Output the data in full. Keep every word exact and exclude the pictures.

(Data records)
-=-=-
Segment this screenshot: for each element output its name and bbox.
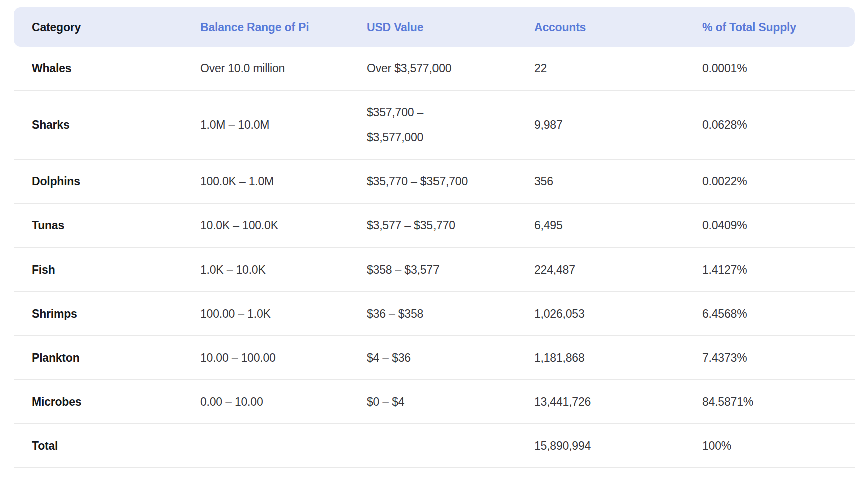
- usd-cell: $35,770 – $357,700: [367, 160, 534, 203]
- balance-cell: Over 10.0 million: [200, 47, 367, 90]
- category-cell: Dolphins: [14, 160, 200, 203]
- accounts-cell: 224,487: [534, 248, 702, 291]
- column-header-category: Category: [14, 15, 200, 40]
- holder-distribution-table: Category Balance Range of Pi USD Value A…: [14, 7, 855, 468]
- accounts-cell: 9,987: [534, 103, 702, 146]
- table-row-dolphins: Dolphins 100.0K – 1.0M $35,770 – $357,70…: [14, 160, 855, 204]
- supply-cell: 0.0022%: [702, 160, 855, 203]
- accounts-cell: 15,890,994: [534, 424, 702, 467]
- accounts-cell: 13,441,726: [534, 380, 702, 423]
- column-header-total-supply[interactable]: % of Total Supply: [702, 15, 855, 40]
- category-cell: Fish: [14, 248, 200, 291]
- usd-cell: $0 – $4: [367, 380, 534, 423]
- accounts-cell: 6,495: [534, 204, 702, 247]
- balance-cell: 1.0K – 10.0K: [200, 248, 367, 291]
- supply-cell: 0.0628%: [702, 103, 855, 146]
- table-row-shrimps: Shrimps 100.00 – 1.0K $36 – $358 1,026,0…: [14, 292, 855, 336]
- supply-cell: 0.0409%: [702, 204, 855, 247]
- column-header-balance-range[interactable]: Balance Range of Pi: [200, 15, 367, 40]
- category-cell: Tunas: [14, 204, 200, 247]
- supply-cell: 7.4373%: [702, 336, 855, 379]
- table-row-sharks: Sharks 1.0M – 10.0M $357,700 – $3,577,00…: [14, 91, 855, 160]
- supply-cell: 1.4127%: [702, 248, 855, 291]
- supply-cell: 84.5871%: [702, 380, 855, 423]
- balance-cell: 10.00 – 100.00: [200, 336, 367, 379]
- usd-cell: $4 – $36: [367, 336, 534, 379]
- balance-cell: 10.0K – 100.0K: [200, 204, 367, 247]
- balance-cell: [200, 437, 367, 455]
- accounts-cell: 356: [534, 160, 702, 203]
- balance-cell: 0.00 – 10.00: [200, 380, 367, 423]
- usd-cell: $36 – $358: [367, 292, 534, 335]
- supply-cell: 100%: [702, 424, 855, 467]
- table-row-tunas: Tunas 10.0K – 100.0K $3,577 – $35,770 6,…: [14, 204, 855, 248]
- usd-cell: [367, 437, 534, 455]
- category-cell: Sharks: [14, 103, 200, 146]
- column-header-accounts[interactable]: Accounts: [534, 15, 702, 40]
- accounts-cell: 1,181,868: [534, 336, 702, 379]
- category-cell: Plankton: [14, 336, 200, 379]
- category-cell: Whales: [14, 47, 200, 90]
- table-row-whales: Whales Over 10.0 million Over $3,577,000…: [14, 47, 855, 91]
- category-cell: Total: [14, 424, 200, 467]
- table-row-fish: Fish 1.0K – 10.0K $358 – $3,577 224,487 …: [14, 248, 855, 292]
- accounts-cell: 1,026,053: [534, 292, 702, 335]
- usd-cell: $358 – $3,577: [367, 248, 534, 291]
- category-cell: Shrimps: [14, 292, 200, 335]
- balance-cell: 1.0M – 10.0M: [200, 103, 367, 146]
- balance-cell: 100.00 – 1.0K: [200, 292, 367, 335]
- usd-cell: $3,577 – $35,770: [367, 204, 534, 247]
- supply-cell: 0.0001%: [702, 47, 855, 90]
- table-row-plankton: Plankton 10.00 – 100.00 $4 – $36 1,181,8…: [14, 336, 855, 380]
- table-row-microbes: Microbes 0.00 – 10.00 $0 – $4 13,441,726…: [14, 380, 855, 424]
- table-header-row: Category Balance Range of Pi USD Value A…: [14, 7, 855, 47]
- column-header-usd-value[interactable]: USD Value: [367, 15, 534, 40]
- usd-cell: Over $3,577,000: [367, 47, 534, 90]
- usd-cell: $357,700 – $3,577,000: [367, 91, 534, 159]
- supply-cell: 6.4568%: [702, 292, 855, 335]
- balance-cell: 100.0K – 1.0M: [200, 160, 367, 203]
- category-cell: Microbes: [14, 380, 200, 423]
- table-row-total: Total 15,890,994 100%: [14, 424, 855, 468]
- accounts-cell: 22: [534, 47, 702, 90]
-=-=-
= EXERCISE SOLUTION =
Segment this screenshot: for each element output its name and bbox.
- usd-cell: $35,770 – $357,700: [367, 160, 534, 203]
- balance-cell: Over 10.0 million: [200, 47, 367, 90]
- category-cell: Dolphins: [14, 160, 200, 203]
- accounts-cell: 224,487: [534, 248, 702, 291]
- column-header-category: Category: [14, 15, 200, 40]
- holder-distribution-table: Category Balance Range of Pi USD Value A…: [14, 7, 855, 468]
- accounts-cell: 9,987: [534, 103, 702, 146]
- table-row-dolphins: Dolphins 100.0K – 1.0M $35,770 – $357,70…: [14, 160, 855, 204]
- supply-cell: 0.0022%: [702, 160, 855, 203]
- accounts-cell: 15,890,994: [534, 424, 702, 467]
- accounts-cell: 13,441,726: [534, 380, 702, 423]
- column-header-total-supply[interactable]: % of Total Supply: [702, 15, 855, 40]
- category-cell: Fish: [14, 248, 200, 291]
- usd-cell: $0 – $4: [367, 380, 534, 423]
- accounts-cell: 6,495: [534, 204, 702, 247]
- balance-cell: 1.0K – 10.0K: [200, 248, 367, 291]
- supply-cell: 0.0628%: [702, 103, 855, 146]
- table-row-shrimps: Shrimps 100.00 – 1.0K $36 – $358 1,026,0…: [14, 292, 855, 336]
- supply-cell: 0.0409%: [702, 204, 855, 247]
- column-header-balance-range[interactable]: Balance Range of Pi: [200, 15, 367, 40]
- category-cell: Tunas: [14, 204, 200, 247]
- supply-cell: 7.4373%: [702, 336, 855, 379]
- table-row-sharks: Sharks 1.0M – 10.0M $357,700 – $3,577,00…: [14, 91, 855, 160]
- supply-cell: 1.4127%: [702, 248, 855, 291]
- supply-cell: 84.5871%: [702, 380, 855, 423]
- balance-cell: 10.00 – 100.00: [200, 336, 367, 379]
- usd-cell: $4 – $36: [367, 336, 534, 379]
- balance-cell: 10.0K – 100.0K: [200, 204, 367, 247]
- balance-cell: [200, 437, 367, 455]
- accounts-cell: 356: [534, 160, 702, 203]
- balance-cell: 0.00 – 10.00: [200, 380, 367, 423]
- usd-cell: $36 – $358: [367, 292, 534, 335]
- supply-cell: 100%: [702, 424, 855, 467]
- table-row-tunas: Tunas 10.0K – 100.0K $3,577 – $35,770 6,…: [14, 204, 855, 248]
- usd-cell: [367, 437, 534, 455]
- category-cell: Sharks: [14, 103, 200, 146]
- column-header-accounts[interactable]: Accounts: [534, 15, 702, 40]
- accounts-cell: 1,181,868: [534, 336, 702, 379]
- category-cell: Plankton: [14, 336, 200, 379]
- category-cell: Whales: [14, 47, 200, 90]
- table-row-whales: Whales Over 10.0 million Over $3,577,000…: [14, 47, 855, 91]
- category-cell: Total: [14, 424, 200, 467]
- table-row-fish: Fish 1.0K – 10.0K $358 – $3,577 224,487 …: [14, 248, 855, 292]
- accounts-cell: 1,026,053: [534, 292, 702, 335]
- usd-cell: $358 – $3,577: [367, 248, 534, 291]
- category-cell: Shrimps: [14, 292, 200, 335]
- balance-cell: 1.0M – 10.0M: [200, 103, 367, 146]
- balance-cell: 100.00 – 1.0K: [200, 292, 367, 335]
- usd-cell: $3,577 – $35,770: [367, 204, 534, 247]
- supply-cell: 0.0001%: [702, 47, 855, 90]
- table-row-plankton: Plankton 10.00 – 100.00 $4 – $36 1,181,8…: [14, 336, 855, 380]
- table-row-microbes: Microbes 0.00 – 10.00 $0 – $4 13,441,726…: [14, 380, 855, 424]
- table-header-row: Category Balance Range of Pi USD Value A…: [14, 7, 855, 47]
- column-header-usd-value[interactable]: USD Value: [367, 15, 534, 40]
- usd-cell: Over $3,577,000: [367, 47, 534, 90]
- usd-cell: $357,700 – $3,577,000: [367, 91, 534, 159]
- supply-cell: 6.4568%: [702, 292, 855, 335]
- balance-cell: 100.0K – 1.0M: [200, 160, 367, 203]
- category-cell: Microbes: [14, 380, 200, 423]
- table-row-total: Total 15,890,994 100%: [14, 424, 855, 468]
- accounts-cell: 22: [534, 47, 702, 90]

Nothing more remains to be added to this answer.